The Let's Play Archive

King of Dragon Pass

by Mystic Mongol

Part 505: 1373: Death of Garstal






This is the storm season, so we've got six months to kill before the marriage.




That's odd, we can't spend any magic on crops.



Oooooh. For the record, we already knew all of Ernalda's mysteries. And she complains we didn't do the impossible! Goddesses, am I right?



About time. He would have been 84 if he lived, so I guess he died at 83. As many people who have played the game have noted, this is a pretty comical age, certainly outstripping many people's record holding

After the game is done, I'll do some experimental savescumming () to find the upper limit to a character's age.

Regardless! It's the last year of the game, so there's only one thing to do... victory lap! Let's end with a bang by raiding the shit out of everyone! Who cares about the harvest, let's sow the fields with the teeth of our foes!



Aww, darn. That's the first half of the Sea season wasted.



The second half goes better, although the Apples apparently don't want to join in on the beatings. For our primary target, I have selected that clan of quitters and pessimists, the Anmangarni. We've let them hold our land for long enough, it's time for them to move out and find someplace new to stay.



It only takes one attack to make them get the message, pack up, and leave. This land is eternally ours!



After they give every inch of land they own to us, they beg us to show mercy on them.



All of their land, and most of their cows. That was a fine raid.



Next up, in the fire season, the Blue Jays!



It's nice to see someone besides Terasarin getting a battlefield event. Farnan has wound up a pretty rugged guy.



The attack was a complete success. They live too far away for us to seize their lands, so I settled for ruining them.



Oh, boo hoo. Cry me a river. They were just going to stop playing the tribute next season anyway.



Meanwhile, the Anmangarn have decided they don't like us anymore. Do... do our actions have consequences?

Nah.



I'm just dumping magic into these raids, because there's nothing to save it for.





The results speak for themselves.



I had forgotten that we weren't receiving peace settlement cows from the Black Rocks, actually, so this took me by surprise.

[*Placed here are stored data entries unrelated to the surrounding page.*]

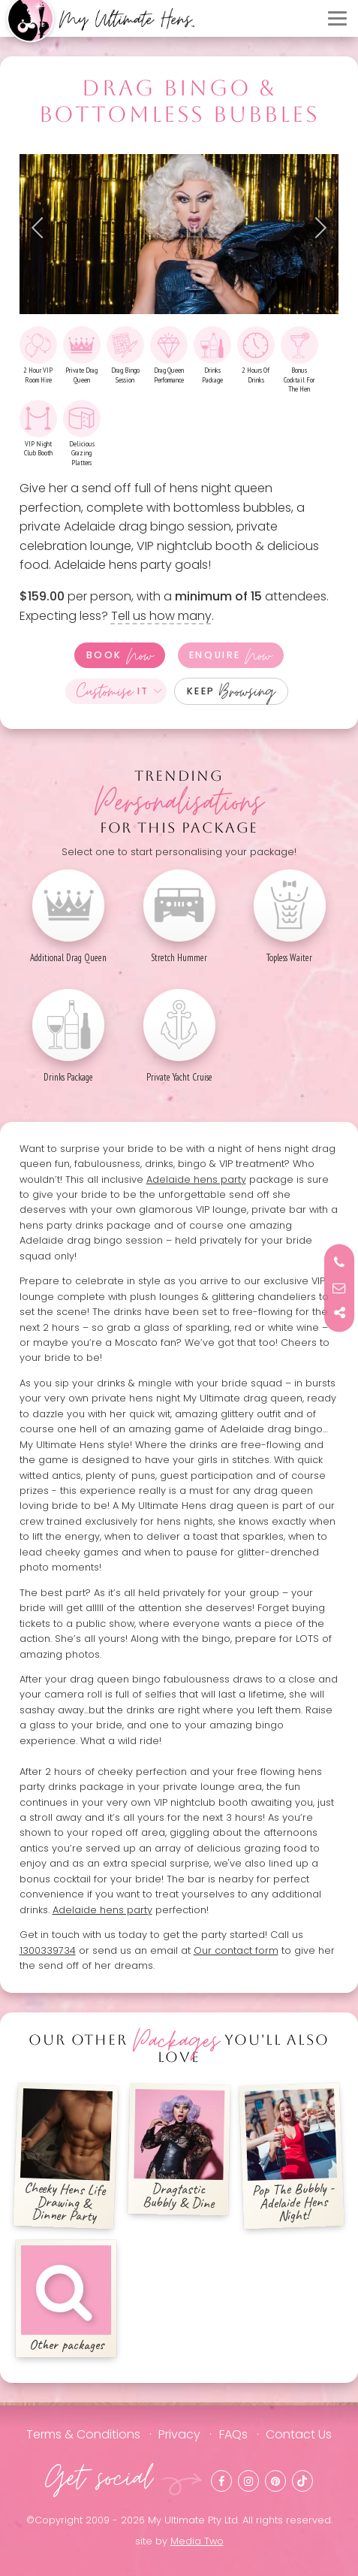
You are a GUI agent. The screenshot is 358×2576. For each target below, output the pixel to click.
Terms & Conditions (83, 2434)
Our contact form (236, 1950)
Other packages (65, 2299)
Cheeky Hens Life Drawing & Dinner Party (66, 2156)
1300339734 (48, 1950)
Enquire (230, 655)
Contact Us (299, 2434)
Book (120, 655)
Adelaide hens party (196, 1179)
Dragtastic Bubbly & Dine (179, 2150)
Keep (231, 691)
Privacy (179, 2434)
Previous (42, 227)
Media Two (197, 2541)
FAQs (233, 2434)
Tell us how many (161, 615)
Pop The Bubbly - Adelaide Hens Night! (291, 2156)
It (113, 691)
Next (315, 227)
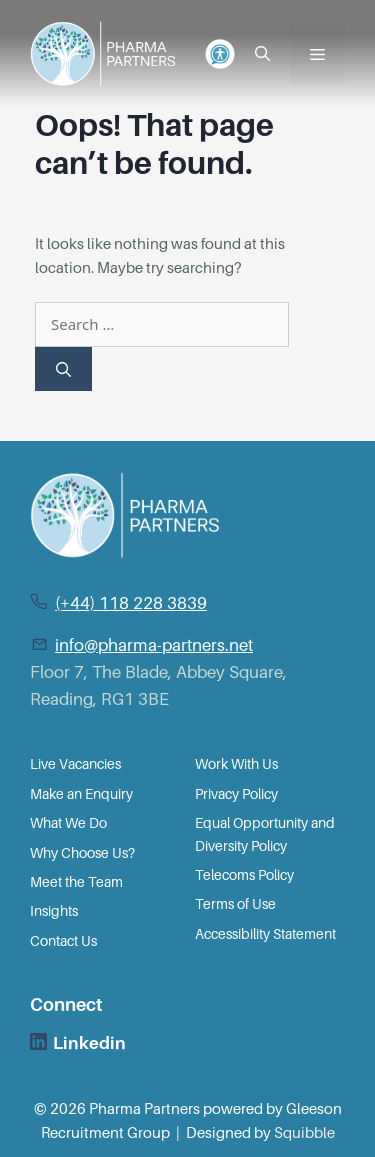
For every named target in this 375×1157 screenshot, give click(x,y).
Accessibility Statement (265, 934)
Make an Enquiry (81, 794)
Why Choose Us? (82, 853)
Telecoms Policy (244, 875)
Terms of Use (235, 904)
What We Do (68, 823)
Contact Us (63, 941)
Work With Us (236, 764)
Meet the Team (76, 882)
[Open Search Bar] (262, 54)
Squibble (304, 1133)
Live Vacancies (75, 764)
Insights (54, 911)
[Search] (63, 369)
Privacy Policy (236, 794)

Despite Farnan's heroic efforts, we suffered some moderate casualties and lost a few horses.



And my counter-raid failed just because it's the planting season, earth!



At least the Blue Jays recognize that the only way to recover from us breaking the peace treaty...



...is to agree to pay us even more for the privilege of not attacking them.




A delegation from the Black Rock clan comes to your tula to propose a peace settlement. "Life here is quite workable. There are enough Orlanthi to trade with, and plenty of good land for everyone to farm. Why not come to a responsible agreement and end our futile fight? Shall we gladden the hearts of our enemies by fighting each other, instead of shedding their blood?"

"We accept your offer of peace! Let us feast!"

"We are always ready to talk."

"We do not trust you. Begone."

"We will talk, but you must prove that we can trust you."

"We're not having problems with other enemies."



Feasting means drinking. Drinking often means fighting. Leave the celebration for a successful peace negotiation.

They very subtly tested the strength of our magic as they approached us. Why would they do that, if their motives were good?

Since they are approaching us, we can rightly demand proof of their intentions. We can demand one of their noble youngsters as a hostage, or a peacebond of cows left with another clan.

We have the stronger force; it is no wonder that they now sue for peace.

If they offer us gifts, we should impress them by giving even more in return.

King Heort made peace as often as he made war.